Now and then, we will be inundated with reports of folks being conned online.
This occurs so often that you would believe our police department is now taking action to put a stop to it. After all, this is the only rational measure to prevent other individuals from being duped out of hundreds, if not thousands, of ringgit.
This is far from the reality with Malaysian authorities still baffled about how to deal with fraudsters.
Victim Successfully Traced Scammer
When Shahrul Ashraf Sallehuddin, 38, saw an RM720 Sharp R32 1HP air conditioner on Facebook on May 25, he was intrigued.
He made the order without hesitation since the pricing was low and seemed to be a good deal. The seller who went by the name Isaac Chooi asked Shahrul to transfer an upfront payment of RM570.
It wasn’t suspicious at first as the payment was made to a company account and the seller provided him with an invoice of his purchase.
The seller soon disappeared after full payment was made and Shahrul took the next step to catch the scammer.
He started tracking the bank account owner’s information on the Companies Commission of Malaysia (SSM) website.
He emailed the scammer a copy of the SSM and IC number and threatened to file a police complaint in order to have the fraudster’s bank account closed.
Shahrul also left a comment on the seller’s page alerting others that the profile belongs to a scammer.
After leaving a remark on the scammer’s page, nine additional people messaged him reporting being robbed by the same account.
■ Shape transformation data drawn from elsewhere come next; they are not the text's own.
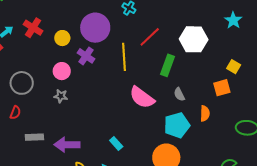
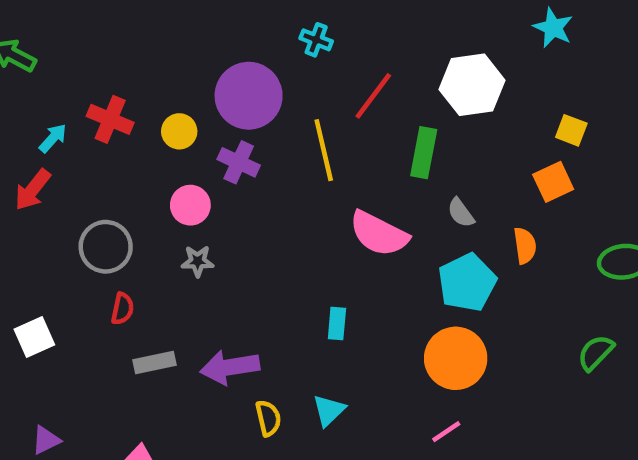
red semicircle: (15, 113) -> (123, 309), moved
cyan rectangle: (116, 144) -> (337, 324), moved, turned 56

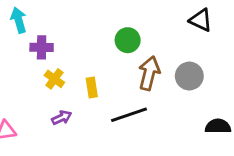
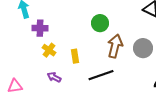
purple arrow: (62, 118) -> (54, 77), turned -128

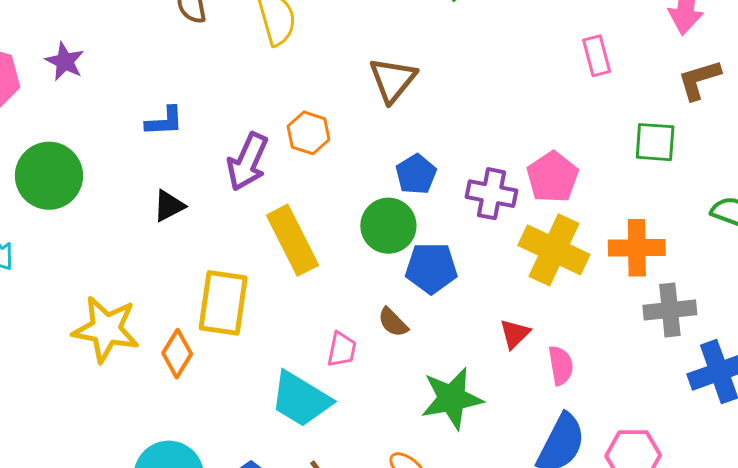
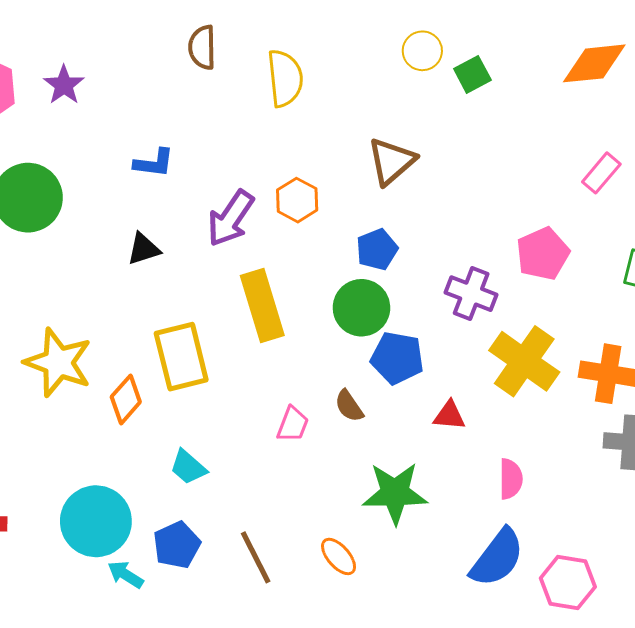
pink rectangle: (597, 56) -> (601, 173), turned 45
blue pentagon: (416, 174) -> (377, 249), moved
pink pentagon: (553, 177) -> (543, 254), moved
yellow rectangle: (223, 303) -> (181, 357), turned -32
red triangle: (515, 334) -> (449, 415), moved, turned 40
cyan trapezoid: (301, 399) -> (188, 467), moved, size x0.6

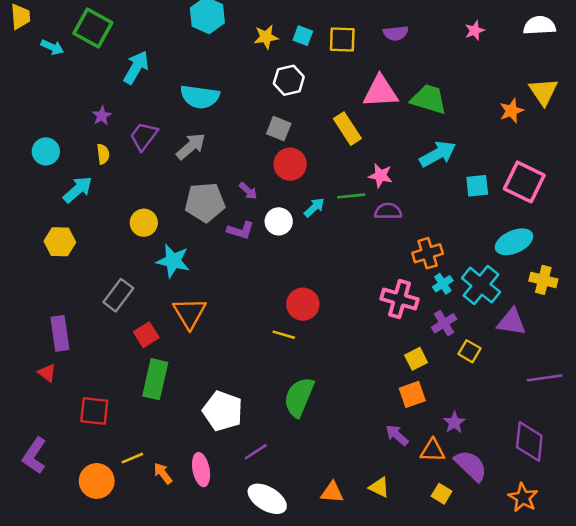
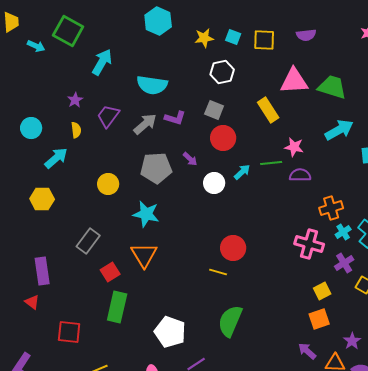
purple L-shape: (240, 230) -> (175, 118), moved
cyan star: (173, 261) -> (146, 214), moved

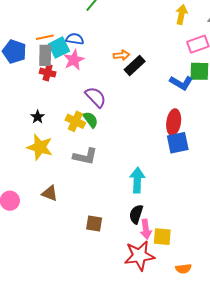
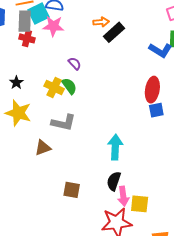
pink star: (74, 60) -> (53, 26), turned 30
purple semicircle: (96, 97) -> (75, 63), size x0.6
blue square: (178, 143) -> (156, 110), size x0.7
brown triangle: (50, 193) -> (43, 148), moved, turned -42

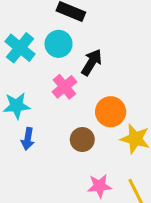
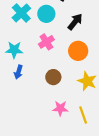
black arrow: (92, 62) -> (75, 22), moved
orange circle: (111, 112) -> (78, 51), moved

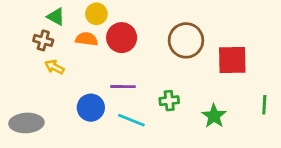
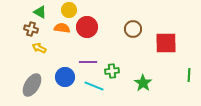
brown circle: (186, 40) -> (133, 29), size x0.7
green cross: (169, 101) -> (112, 71), moved
green star: (214, 116) -> (143, 83), moved
gray ellipse: (26, 123) -> (32, 85), moved, turned -55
The scammer reimbursed everyone’s money totalling RM8,580 in two days.
Shahrul expressed gratitude for being able to collect his money but hoped for more aggressive police action. The scammer’s bank account wasn’t frozen after this incident and was able to walk free.
Police Officer Responses Back to Victim
It’s not the duty of the authorities to get back any victim’s money, a senior police official told Free Malaysia Today in response to Shahrul’s story.
He provided that the reason why police officers aren’t able to help victims is because police officers aren’t authorised to do so by law.
“I understand that victims want their stolen money back. If I were a victim, I would want my money back, too. But we have to follow the law,” said the police officer.
Scammers and account mules are frequently mistaken in the public’s mind, he said. It is illegal to allow someone else to use your account, and account mules are those who do just that.
“Scammers are not so stupid as to use their own bank accounts. That means when one perpetrator is arrested, it is likely that the scammer is still at large,” he concluded.
Authorities restricted by law towards helping victims isn’t necessarily breaking news.
According to Muslim consumer organisation (PPIM) campaigner Nadzim Johan, the police need to enhance their treatment of scammers and their victims.
He opined that certain investigators need to adopt a more open-minded approach. They need to express care and do whatever they can to explore this matter.
Nadzim also claimed that there are dozens of victims who came to PPIM after being failed by the police and PPIM managed to solve some of these cases.
If our police aren’t tasked with recovering scammed money, will we see more scammers run freely in the future?